-- Data section follows --

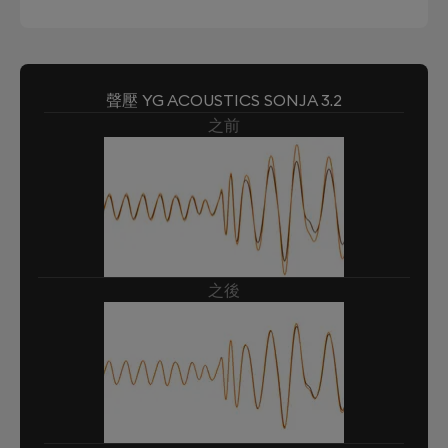
聲壓 YG ACOUSTICS SONJA 3.2
之前
之後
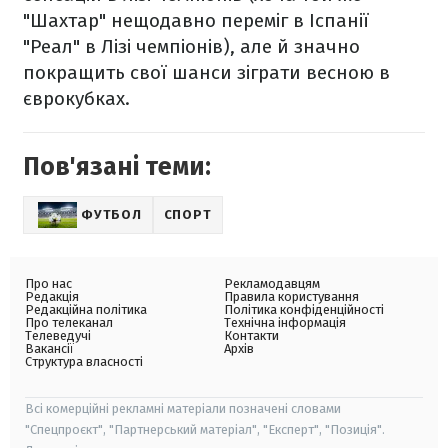
"Шахтар" нещодавно переміг в Іспанії
"Реал" в Лізі чемпіонів), але й значно
покращить свої шанси зіграти весною в
єврокубках.
Пов'язані теми:
ФУТБОЛ
СПОРТ
Про нас
Рекламодавцям
Редакція
Правила користування
Редакційна політика
Політика конфіденційності
Про телеканал
Технічна інформація
Телеведучі
Контакти
Вакансії
Архів
Структура власності
Всі комерційні рекламні матеріали позначені словами
"Спецпроєкт", "Партнерський матеріал", "Експерт", "Позиція".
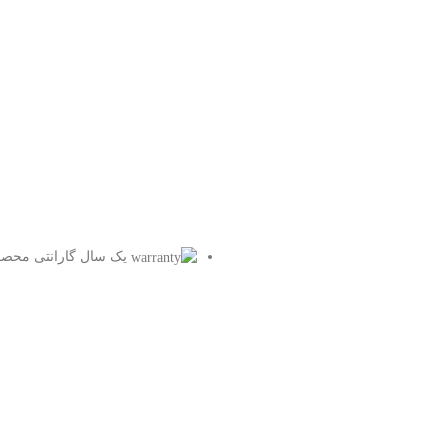
یک سال گارانتی محصو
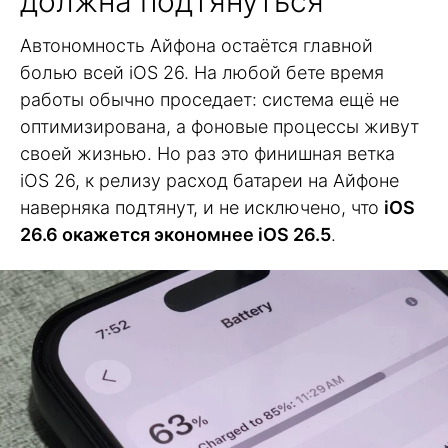
должна подтянуться
Автономность Айфона остаётся главной
болью всей iOS 26. На любой бете время
работы обычно проседает: система ещё не
оптимизирована, а фоновые процессы живут
своей жизнью. Но раз это финишная ветка
iOS 26, к релизу расход батареи на Айфоне
наверняка подтянут, и не исключено, что
iOS
26.6 окажется экономнее iOS 26.5
.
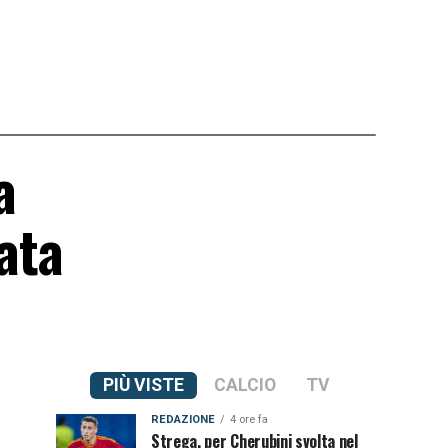
a
ata
PIÙ VISTE
CALCIO
TV
REDAZIONE
4 ore fa
Strega, per Cherubini svolta nel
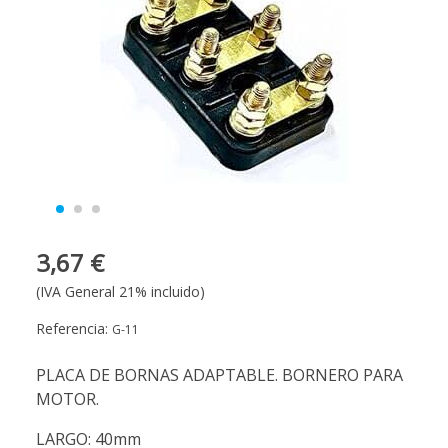
3,67 €
(IVA General 21% incluido)
Referencia:
G-11
PLACA DE BORNAS ADAPTABLE. BORNERO PARA
MOTOR.
LARGO: 40mm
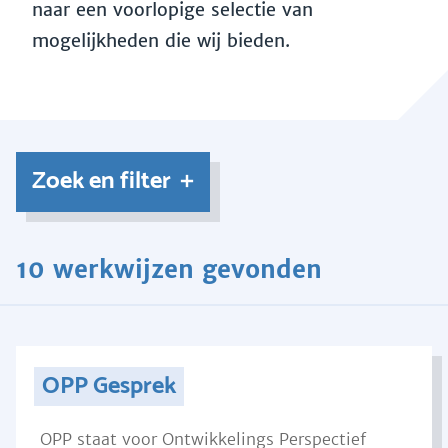
naar een voorlopige selectie van
mogelijkheden die wij bieden.
Zoek en filter
10 werkwijzen gevonden
OPP Gesprek
OPP staat voor Ontwikkelings Perspectief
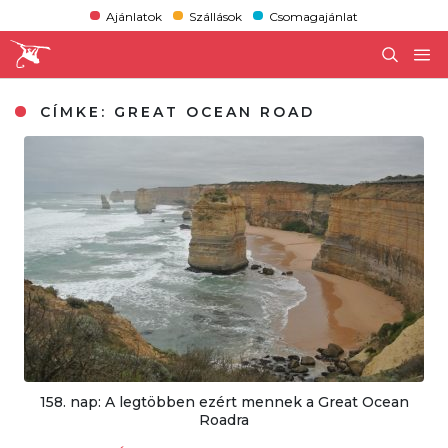
Ajánlatok
Szállások
Csomagajánlat
CÍMKE:
GREAT OCEAN ROAD
158. nap: A legtöbben ezért mennek a Great Ocean
Roadra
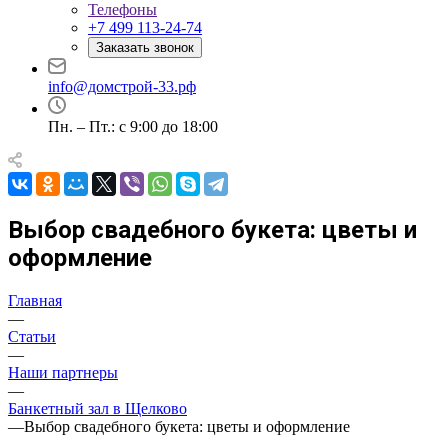
Телефоны
+7 499 113-24-74
Заказать звонок
info@домстрой-33.рф
Пн. – Пт.: с 9:00 до 18:00
Выбор свадебного букета: цветы и
оформление
Главная
—
Статьи
—
Наши партнеры
—
Банкетный зал в Щелково
—
Выбор свадебного букета: цветы и оформление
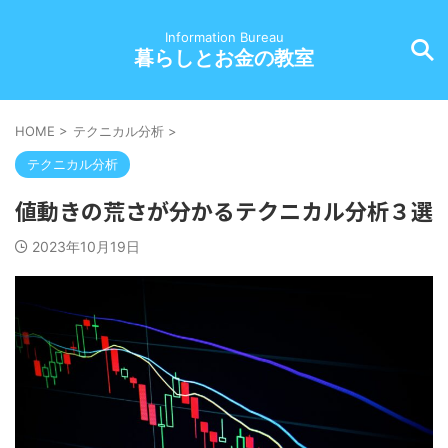
Information Bureau
暮らしとお金の教室
HOME
>
テクニカル分析
>
テクニカル分析
値動きの荒さが分かるテクニカル分析３選
2023年10月19日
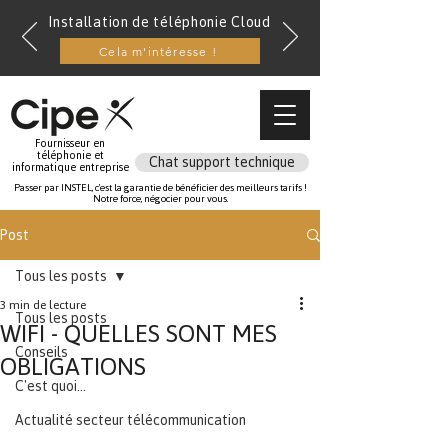
Installation de téléphonie Cloud
Cela m'intéresse !
Fournisseur en
téléphonie et
Chat support technique
informatique entreprise
Passer par INSTEL, c'est la garantie de bénéficier des meilleurs tarifs !
Notre force, négocier pour vous.
Post
Tous les posts
3 min de lecture
Tous les posts
WIFI - QUELLES SONT MES
Conseils
OBLIGATIONS
C'est quoi...
Actualité secteur télécommunication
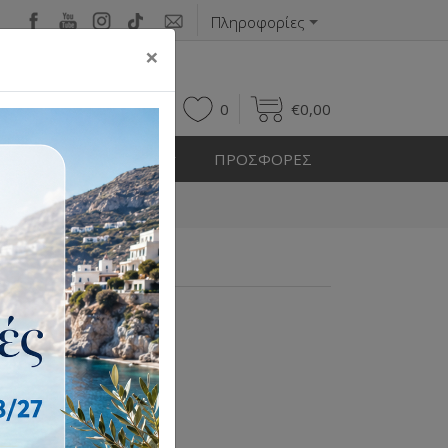
Πληροφορίες
×
0
0
€
0,00
Η ΕΞΩΤΕΡΙΚΟΥ ΧΩΡΟΥ
ΠΡΟΣΦΟΡΕΣ
17x26cm
 17x17x26cm
cm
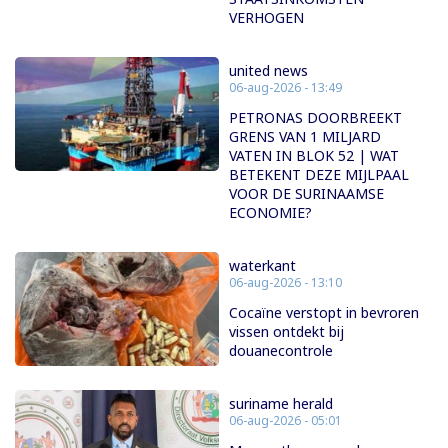
VERHOGEN
united news
06-aug-2026 - 13:49
PETRONAS DOORBREEKT
GRENS VAN 1 MILJARD
VATEN IN BLOK 52 | WAT
BETEKENT DEZE MIJLPAAL
VOOR DE SURINAAMSE
ECONOMIE?
waterkant
06-aug-2026 - 13:10
Cocaïne verstopt in bevroren
vissen ontdekt bij
douanecontrole
suriname herald
06-aug-2026 - 05:01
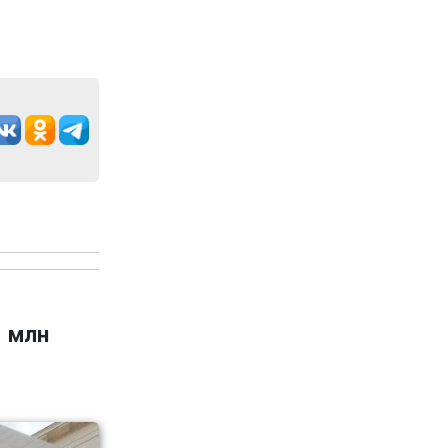
1 млн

-- Data section concluded --

**Problem statement**
Exactly as written, repeat the lines of the material above from the first through the line holding "GREAT OCEAN ROAD", with both ends in the copy and no pictures.

**Your response**
聲壓 YG ACOUSTICS SONJA 3.2
之前
之後
"Шахтар" нещодавно переміг в Іспанії
"Реал" в Лізі чемпіонів), але й значно
покращить свої шанси зіграти весною в
єврокубках.
Пов'язані теми:
ФУТБОЛ
СПОРТ
Про нас
Рекламодавцям
Редакція
Правила користування
Редакційна політика
Політика конфіденційності
Про телеканал
Технічна інформація
Телеведучі
Контакти
Вакансії
Архів
Структура власності
Всі комерційні рекламні матеріали позначені словами
"Спецпроєкт", "Партнерський матеріал", "Експерт", "Позиція".
یک سال گارانتی محصو
должна подтянуться
Автономность Айфона остаётся главной
болью всей iOS 26. На любой бете время
работы обычно проседает: система ещё не
оптимизирована, а фоновые процессы живут
своей жизнью. Но раз это финишная ветка
iOS 26, к релизу расход батареи на Айфоне
наверняка подтянут, и не исключено, что
iOS
26.6 окажется экономнее iOS 26.5
.
a
ata
PIÙ VISTE
CALCIO
TV
REDAZIONE
4 ore fa
Strega, per Cherubini svolta nel
3,67 €
(IVA General 21% incluido)
Referencia:
G-11
PLACA DE BORNAS ADAPTABLE. BORNERO PARA
MOTOR.
LARGO: 40mm
naar een voorlopige selectie van
mogelijkheden die wij bieden.
Zoek en filter
10 werkwijzen gevonden
OPP Gesprek
OPP staat voor Ontwikkelings Perspectief
Ajánlatok
Szállások
Csomagajánlat
CÍMKE:
GREAT OCEAN ROAD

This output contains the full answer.